Google's argument for quantum supremacy focused on the claim that a simulation of its processor's behavior would take 10,000 years on a state-of-the-art supercomputer. But IBM noted that Google's argument was based in part on memory starvation, and supercomputers have hard disks that can hold temporary data during the computations. If that disk space is factored in, IBM argues, the calculation could take as little as 2.5 days. At a couple of minutes, the quantum processor beats that handily, but there's still the chance that algorithm optimizations will cut the margin considerably.
This is somewhat similar to the experience D-Wave had, where every indication of a quantum advantage was quickly matched by computer scientists returning to the classical computing algorithms and finding ways of extracting speedups. And Google, to an extent, has expected this. Neven told us that the company had already funded "red team" researchers in academia to try to do similar optimizations.
This is sort of a misdirection. Google will undoubtedly be able to add additional qubits, which will cause the classical simulation to slow down further. At the same time, this reaction does suggest that the existing players in the field are starting to get sensitive to competition—even if said competition doesn't even have a marketable product yet.

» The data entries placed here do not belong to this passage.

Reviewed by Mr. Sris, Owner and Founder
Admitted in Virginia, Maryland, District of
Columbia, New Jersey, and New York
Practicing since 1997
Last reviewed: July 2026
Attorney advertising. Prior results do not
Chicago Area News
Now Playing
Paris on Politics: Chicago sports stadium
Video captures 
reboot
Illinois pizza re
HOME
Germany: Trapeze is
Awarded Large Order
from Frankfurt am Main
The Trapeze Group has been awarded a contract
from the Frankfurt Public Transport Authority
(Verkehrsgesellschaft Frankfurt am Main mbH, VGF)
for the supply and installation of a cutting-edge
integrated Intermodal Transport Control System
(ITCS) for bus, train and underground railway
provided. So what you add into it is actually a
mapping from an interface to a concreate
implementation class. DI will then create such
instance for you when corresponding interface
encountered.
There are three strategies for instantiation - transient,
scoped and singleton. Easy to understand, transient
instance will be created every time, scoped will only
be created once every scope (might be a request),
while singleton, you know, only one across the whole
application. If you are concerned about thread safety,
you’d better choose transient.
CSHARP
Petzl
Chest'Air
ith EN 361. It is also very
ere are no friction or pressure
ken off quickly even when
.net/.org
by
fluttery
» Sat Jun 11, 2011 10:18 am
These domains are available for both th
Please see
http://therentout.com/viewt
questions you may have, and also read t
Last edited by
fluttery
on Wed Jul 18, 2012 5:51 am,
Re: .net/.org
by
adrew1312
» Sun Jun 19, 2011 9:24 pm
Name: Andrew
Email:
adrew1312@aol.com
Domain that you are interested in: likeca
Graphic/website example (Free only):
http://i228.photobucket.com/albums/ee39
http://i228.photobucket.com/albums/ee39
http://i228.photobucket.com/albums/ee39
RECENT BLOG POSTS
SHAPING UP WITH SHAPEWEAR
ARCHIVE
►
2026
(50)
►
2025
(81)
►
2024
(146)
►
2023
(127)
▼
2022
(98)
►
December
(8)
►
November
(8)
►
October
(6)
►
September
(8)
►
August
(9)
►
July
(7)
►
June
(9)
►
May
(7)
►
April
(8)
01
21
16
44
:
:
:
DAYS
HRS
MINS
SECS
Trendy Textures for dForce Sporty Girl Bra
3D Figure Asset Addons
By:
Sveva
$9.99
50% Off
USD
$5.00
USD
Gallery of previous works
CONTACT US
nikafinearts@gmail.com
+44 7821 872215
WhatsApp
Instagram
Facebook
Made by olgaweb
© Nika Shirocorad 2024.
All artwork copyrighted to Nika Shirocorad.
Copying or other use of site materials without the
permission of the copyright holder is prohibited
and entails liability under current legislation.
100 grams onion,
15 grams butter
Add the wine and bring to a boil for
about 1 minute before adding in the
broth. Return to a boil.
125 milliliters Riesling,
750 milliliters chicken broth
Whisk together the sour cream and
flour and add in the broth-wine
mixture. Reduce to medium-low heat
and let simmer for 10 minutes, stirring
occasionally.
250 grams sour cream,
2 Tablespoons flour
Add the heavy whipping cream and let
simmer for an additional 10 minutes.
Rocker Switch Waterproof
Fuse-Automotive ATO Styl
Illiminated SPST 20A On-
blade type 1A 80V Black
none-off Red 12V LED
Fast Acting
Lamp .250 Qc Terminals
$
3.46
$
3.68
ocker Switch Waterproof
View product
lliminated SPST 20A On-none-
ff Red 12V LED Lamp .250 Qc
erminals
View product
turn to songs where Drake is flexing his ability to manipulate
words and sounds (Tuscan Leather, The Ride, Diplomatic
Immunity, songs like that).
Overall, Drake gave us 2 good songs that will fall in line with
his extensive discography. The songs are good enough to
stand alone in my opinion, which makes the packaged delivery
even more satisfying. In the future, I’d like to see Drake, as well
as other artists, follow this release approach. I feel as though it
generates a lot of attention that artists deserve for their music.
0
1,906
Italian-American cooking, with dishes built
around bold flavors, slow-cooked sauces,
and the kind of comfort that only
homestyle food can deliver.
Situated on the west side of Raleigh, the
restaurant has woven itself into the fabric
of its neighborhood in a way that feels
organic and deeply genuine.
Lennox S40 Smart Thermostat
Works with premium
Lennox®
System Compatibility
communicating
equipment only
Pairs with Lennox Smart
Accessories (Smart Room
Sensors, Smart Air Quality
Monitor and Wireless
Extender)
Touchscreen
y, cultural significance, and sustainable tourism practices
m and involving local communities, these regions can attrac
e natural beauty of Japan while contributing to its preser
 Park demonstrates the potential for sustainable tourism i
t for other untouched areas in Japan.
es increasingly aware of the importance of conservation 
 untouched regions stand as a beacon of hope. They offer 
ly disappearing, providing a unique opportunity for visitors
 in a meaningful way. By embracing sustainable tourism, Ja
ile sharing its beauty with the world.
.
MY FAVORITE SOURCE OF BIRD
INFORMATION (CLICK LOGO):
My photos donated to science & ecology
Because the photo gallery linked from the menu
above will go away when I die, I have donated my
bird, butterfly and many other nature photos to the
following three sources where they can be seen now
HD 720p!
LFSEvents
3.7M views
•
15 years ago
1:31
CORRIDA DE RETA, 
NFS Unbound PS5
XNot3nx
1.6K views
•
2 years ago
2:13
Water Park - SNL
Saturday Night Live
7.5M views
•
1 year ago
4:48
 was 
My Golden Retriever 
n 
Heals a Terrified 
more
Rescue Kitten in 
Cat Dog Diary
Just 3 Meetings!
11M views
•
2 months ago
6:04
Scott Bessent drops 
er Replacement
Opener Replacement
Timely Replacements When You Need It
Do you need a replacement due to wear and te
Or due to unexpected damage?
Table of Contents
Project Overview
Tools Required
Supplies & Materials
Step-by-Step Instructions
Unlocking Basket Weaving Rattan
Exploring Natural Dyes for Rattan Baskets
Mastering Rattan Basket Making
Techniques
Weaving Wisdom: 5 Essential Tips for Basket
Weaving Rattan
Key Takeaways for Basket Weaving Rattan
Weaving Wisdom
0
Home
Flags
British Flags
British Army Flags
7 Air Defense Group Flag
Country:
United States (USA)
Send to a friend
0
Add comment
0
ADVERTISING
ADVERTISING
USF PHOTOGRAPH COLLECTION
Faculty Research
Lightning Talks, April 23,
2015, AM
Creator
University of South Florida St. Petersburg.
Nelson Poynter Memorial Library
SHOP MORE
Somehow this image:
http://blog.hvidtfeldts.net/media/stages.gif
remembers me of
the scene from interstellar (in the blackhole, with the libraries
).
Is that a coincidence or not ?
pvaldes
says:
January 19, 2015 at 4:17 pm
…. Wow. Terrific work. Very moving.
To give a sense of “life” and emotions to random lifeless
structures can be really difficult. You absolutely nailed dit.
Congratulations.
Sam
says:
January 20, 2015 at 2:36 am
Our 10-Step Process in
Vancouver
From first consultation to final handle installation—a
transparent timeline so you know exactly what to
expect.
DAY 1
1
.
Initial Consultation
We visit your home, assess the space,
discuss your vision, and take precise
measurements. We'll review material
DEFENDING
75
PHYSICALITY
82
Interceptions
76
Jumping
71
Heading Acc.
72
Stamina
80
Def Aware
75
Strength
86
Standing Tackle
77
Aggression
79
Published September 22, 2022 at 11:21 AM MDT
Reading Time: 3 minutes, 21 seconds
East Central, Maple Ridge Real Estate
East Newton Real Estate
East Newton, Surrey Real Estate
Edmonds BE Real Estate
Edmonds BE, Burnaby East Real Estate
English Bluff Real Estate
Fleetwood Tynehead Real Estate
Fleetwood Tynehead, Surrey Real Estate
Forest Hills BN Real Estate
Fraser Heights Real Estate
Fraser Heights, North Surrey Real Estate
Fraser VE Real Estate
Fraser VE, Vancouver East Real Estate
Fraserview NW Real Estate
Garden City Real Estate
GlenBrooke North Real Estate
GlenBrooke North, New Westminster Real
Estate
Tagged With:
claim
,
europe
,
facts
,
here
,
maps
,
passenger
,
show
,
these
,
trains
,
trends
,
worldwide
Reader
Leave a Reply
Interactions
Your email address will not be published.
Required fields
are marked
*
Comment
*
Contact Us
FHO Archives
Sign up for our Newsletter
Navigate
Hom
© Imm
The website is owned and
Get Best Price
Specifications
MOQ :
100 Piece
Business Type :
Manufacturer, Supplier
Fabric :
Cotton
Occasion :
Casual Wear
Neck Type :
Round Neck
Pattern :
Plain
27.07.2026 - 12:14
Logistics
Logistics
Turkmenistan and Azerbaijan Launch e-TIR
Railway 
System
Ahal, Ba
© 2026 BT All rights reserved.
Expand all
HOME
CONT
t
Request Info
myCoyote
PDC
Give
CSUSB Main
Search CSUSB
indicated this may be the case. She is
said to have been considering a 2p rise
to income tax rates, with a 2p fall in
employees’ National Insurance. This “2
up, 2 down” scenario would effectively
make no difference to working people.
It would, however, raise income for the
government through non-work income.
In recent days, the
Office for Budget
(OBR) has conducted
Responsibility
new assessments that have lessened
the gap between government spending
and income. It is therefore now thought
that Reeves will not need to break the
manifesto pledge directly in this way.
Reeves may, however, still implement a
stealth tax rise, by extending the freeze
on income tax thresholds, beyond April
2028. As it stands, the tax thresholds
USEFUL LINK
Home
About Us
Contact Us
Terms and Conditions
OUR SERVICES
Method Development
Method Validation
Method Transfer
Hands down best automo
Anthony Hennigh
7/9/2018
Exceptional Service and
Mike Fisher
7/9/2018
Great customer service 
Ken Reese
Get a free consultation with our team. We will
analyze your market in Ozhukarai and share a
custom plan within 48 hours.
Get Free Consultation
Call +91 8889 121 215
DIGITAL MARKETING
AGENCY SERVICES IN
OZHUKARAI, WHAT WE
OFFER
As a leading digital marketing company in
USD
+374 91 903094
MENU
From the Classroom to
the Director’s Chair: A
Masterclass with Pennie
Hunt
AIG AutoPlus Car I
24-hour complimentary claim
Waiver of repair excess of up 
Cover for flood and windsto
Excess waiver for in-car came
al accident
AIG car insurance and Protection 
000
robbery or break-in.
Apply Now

There is the possibility that this competition will end up focusing on developer mindshare. Each company's processor will undoubtedly have distinctive hardware characteristics. As Bacon said, right now, software development involves talking fairly directly to the hardware. But he also told Ars that the differences aren't so substantial that we're likely to see any sort of vendor lock-in to a given processor unless some radically different technology begins to dominate, such as photon- or cold-atom-based computations.
All of which suggests that, quantum supremacy or not, Google's entry into this market won't provide an immediate shake-up. Instead, it's likely to push everyone to accelerate their work on increasing the number of qubits and managing the error rate. In that sense, Neven's characterization of this being "humankind vs. nature" may not be so far off.